CEO Kenneth Albert said the nonprofit agency will shut down its 18-year-old program because it’s been losing money for years and because the agency has struggled to find workers to do the job.
“The workforce just hasn’t been there,” he said. “And the reimbursement to cover costs, expenses and overhead has just not been there, either.”
Androscoggin Home Care & Hospice will continue to provide medically necessary home care to people who are homebound, require skilled assistance and are under a doctor’s care. About 1,200 people receive those services.
The agency’s hospice work will also continue.
Androscoggin Home Care & Hospice notified clients about the homemaker support program’s shutdown last week. It provided clients with several options, including hiring their worker on their own, following their worker to another agency or finding a new worker at a new agency.
Bob Morris of Auburn was one of the people who learned his in-home workers wouldn’t be coming from Androscoggin Home Care & Hospice much longer.

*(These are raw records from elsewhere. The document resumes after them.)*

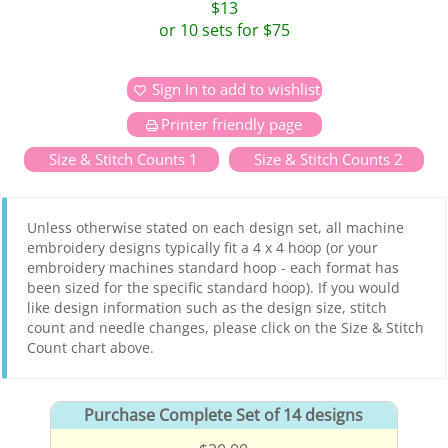
$13
or 10 sets for $75
Sign In to add to wishlist
Printer friendly page
Size & Stitch Counts 1
Size & Stitch Counts 2
Unless otherwise stated on each design set, all machine
embroidery designs typically fit a 4 x 4 hoop (or your
embroidery machines standard hoop - each format has
been sized for the specific standard hoop). If you would
like design information such as the design size, stitch
count and needle changes, please click on the Size & Stitch
Count chart above.
Purchase Complete Set of 14 designs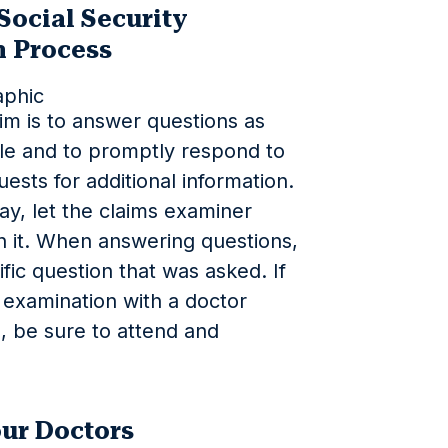
Social Security
n Process
im is to answer questions as
ble and to promptly respond to
ests for additional information.
lay, let the claims examiner
n it. When answering questions,
ific question that was asked. If
 examination with a doctor
, be sure to attend and
ur Doctors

A 68-year-old Marine Corps veteran who has been paralyzed for decades, Morris relies on workers a couple of hours every morning to help him get out of bed, wash, dress and keep the house clean.
Without that help, “I’d end up in a nursing home of some sort,” he said.
Because he has multiple workers, he can’t simply hire someone on his own or follow a worker to another agency. He’ll have to find a new agency with workers who are available every morning, when he needs them.
That will likely be difficult. Maine is in the midst of a tremendous shortage of home care workers.
“(The loss of Androscoggin Home Care & Hospice’s program) is going to have an impact,” said Holly Zielinski, director of community services for SeniorsPlus in Lewiston, one of two agencies that coordinates home care service for state-paid clients. “It’s tough. It’s a shame because they’re so well-respected and they do such a great job in this area.”
Morris is looking for a new agency. He’s angry that Androscoggin Home Care & Hospice gave clients 30 days’ notice when it could take them longer than that to find help.
“I just think it’s very cold-hearted,” he said. “It would have been nice if they had given two months’ notice and I could have started making plans in November, but they dropped the letter bomb on us on Friday. And here you got the holidays. It’s totally screwed up.”
A spokesman for Androscoggin Home Care & Hospice said 30 days’ notice is customary in such situations. He added that the agency is confident that 30 days is enough time to transition and it will be available to help Morris find a new provider.
Albert, the CEO, said about a third of the 80 clients have already hired their workers on their own. Others are looking into new agencies.
“I’m confident that everybody will be taken care of,” Albert said. “And I’m also confident that the staff who are being displaced here will also be gainfully employed quickly.”
Androscoggin Home Care & Hospice employs four home-care staff members and uses 18 per-diem workers for this program. Albert said he hopes CNA-eligible workers will stay with the agency and work in its medical home care and hospice programs.
Workers who leave will likely have their choice of positions because agencies throughout the state are struggling to fill home care jobs.